[Items from a dataset]

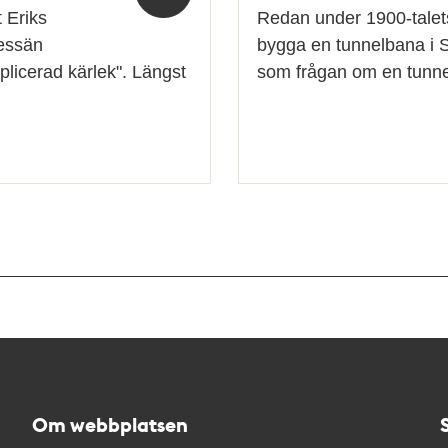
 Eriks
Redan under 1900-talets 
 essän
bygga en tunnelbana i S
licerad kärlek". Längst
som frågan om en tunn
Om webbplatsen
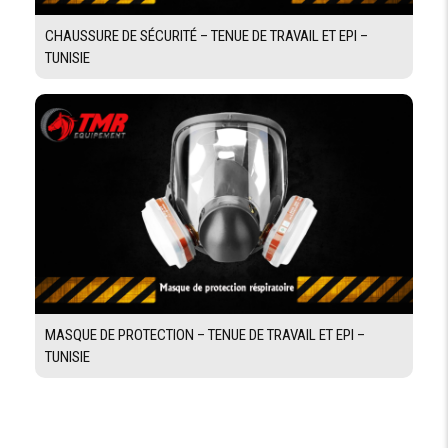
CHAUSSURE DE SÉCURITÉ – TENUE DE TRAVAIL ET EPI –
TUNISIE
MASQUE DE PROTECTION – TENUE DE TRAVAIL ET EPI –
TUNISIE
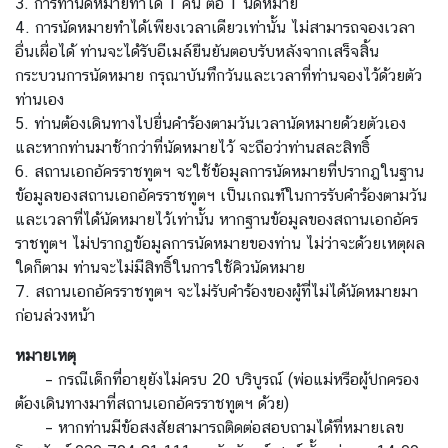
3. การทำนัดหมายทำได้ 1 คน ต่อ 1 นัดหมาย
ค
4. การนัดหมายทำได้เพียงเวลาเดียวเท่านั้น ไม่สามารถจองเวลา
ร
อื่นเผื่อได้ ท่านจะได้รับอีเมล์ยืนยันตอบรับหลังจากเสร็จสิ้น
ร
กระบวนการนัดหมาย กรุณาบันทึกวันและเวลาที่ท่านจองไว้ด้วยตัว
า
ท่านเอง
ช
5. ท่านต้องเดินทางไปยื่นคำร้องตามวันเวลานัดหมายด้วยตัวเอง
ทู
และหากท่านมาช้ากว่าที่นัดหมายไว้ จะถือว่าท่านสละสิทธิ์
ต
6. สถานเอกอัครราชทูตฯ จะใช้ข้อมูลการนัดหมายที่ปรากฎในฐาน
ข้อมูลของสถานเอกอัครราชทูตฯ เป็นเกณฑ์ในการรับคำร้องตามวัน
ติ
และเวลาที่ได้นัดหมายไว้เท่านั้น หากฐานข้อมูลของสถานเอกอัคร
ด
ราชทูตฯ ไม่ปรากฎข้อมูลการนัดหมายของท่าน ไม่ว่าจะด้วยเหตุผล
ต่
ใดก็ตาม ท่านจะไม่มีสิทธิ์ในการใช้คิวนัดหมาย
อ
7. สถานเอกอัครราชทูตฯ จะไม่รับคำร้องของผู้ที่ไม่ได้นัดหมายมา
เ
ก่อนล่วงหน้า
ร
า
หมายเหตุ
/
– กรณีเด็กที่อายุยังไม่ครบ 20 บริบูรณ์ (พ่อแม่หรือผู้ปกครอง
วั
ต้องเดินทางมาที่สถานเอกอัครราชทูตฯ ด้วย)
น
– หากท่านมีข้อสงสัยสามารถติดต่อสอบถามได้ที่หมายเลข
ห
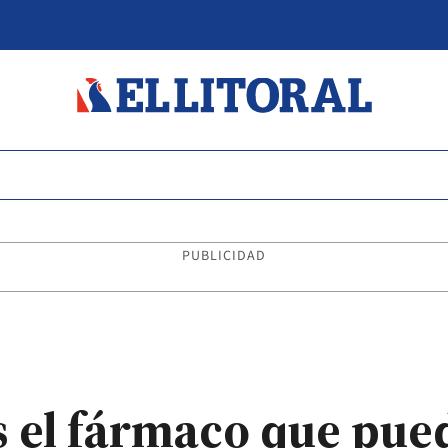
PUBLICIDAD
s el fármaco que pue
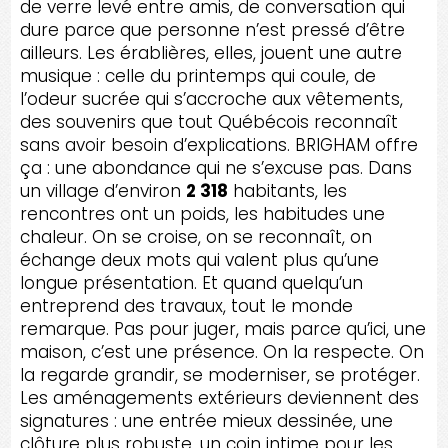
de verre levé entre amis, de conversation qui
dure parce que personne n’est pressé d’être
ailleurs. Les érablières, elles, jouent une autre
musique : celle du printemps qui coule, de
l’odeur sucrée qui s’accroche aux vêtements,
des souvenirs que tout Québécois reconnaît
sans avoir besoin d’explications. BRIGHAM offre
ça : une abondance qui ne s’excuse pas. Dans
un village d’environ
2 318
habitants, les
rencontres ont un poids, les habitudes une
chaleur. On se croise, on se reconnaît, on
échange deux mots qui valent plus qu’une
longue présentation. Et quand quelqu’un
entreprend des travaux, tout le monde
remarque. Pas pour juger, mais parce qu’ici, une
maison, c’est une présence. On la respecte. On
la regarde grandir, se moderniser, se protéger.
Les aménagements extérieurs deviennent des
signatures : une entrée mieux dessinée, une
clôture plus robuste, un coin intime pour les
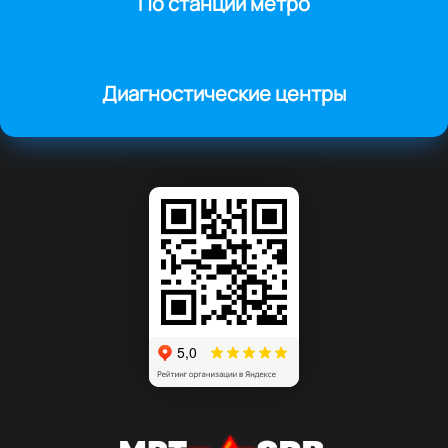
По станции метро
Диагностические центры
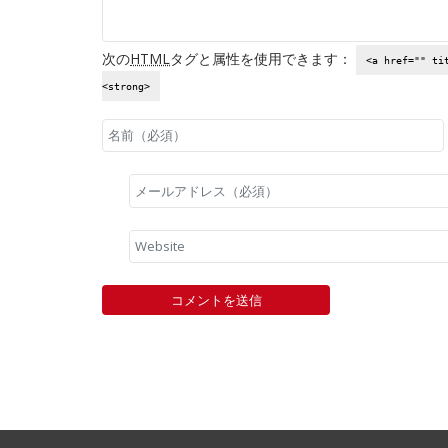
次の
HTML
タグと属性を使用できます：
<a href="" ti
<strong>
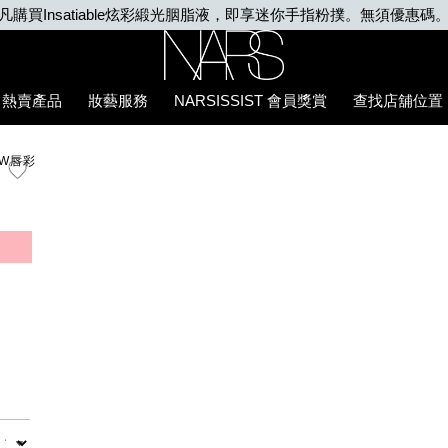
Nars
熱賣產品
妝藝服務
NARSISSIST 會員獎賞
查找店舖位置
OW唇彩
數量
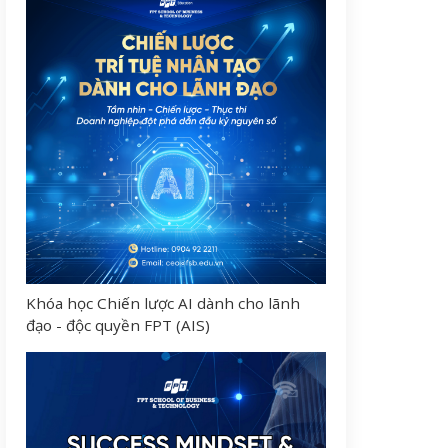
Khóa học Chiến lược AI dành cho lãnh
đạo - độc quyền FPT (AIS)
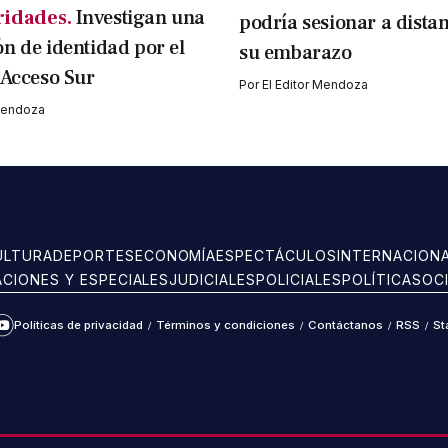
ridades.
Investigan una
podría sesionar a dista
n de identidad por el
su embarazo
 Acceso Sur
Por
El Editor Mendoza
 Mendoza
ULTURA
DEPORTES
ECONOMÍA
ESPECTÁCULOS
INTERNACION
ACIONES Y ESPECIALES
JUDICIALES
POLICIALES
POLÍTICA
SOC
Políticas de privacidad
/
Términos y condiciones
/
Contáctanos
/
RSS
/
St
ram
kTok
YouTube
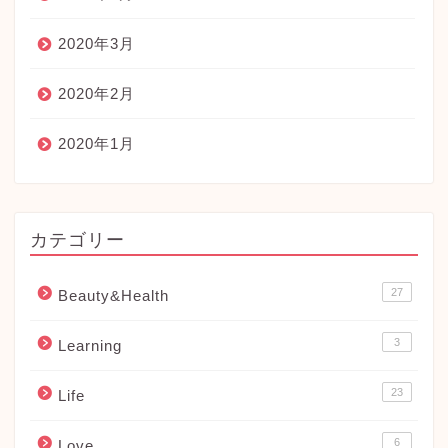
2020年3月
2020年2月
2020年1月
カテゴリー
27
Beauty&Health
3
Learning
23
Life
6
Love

==

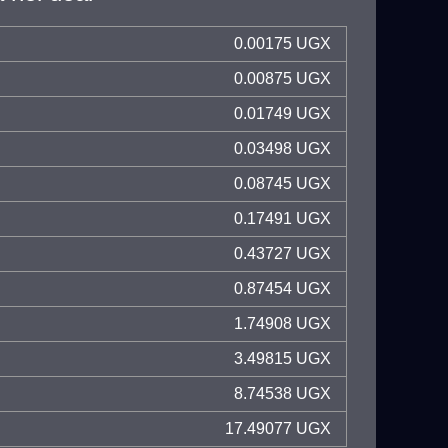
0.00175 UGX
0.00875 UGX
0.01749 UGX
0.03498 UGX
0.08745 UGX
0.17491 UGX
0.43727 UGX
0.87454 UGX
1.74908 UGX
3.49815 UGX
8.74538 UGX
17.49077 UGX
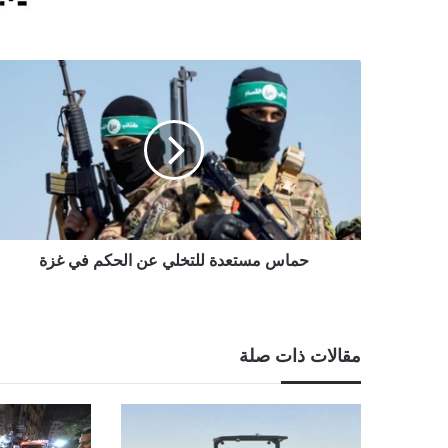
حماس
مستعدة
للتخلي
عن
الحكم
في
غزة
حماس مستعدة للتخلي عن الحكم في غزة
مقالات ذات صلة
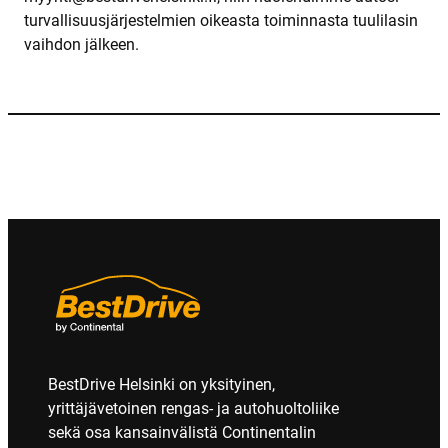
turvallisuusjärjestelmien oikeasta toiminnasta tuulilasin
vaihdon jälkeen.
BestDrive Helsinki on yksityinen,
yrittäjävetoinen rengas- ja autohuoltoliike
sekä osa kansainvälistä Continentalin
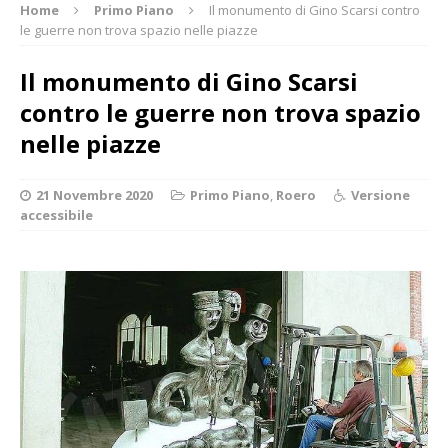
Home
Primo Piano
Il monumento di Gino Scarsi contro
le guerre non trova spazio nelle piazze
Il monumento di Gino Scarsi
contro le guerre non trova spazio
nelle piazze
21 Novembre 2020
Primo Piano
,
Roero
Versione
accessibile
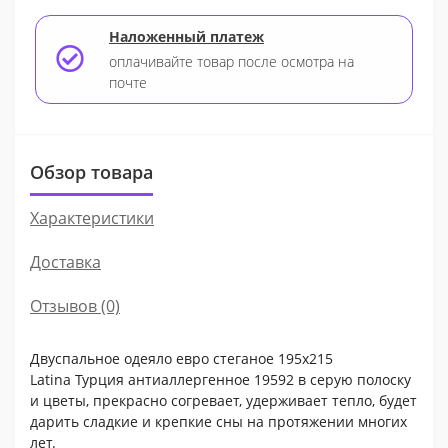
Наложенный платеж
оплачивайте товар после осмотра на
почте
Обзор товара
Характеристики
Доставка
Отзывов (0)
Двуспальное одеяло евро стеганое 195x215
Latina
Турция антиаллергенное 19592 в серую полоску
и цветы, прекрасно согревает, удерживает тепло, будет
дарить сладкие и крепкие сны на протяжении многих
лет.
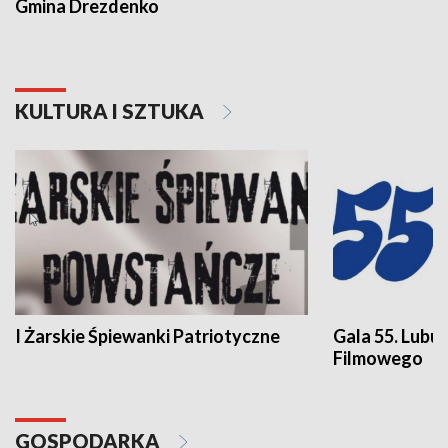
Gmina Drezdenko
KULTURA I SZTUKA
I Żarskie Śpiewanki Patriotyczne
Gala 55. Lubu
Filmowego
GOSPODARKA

==

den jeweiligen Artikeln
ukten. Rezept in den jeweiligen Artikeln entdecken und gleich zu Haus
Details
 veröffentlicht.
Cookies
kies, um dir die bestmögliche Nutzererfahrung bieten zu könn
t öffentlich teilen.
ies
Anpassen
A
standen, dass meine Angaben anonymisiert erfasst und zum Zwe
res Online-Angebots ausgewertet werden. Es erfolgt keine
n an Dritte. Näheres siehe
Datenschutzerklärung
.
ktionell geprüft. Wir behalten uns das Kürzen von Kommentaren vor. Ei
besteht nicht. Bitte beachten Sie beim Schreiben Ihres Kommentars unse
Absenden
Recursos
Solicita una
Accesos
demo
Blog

**AIM OF THE EXERCISE**
Filter the records above, keeping each line that contains the word "للتخلي".

**EXERCISE RESULT**
للتخلي
حماس مستعدة للتخلي عن الحكم في غزة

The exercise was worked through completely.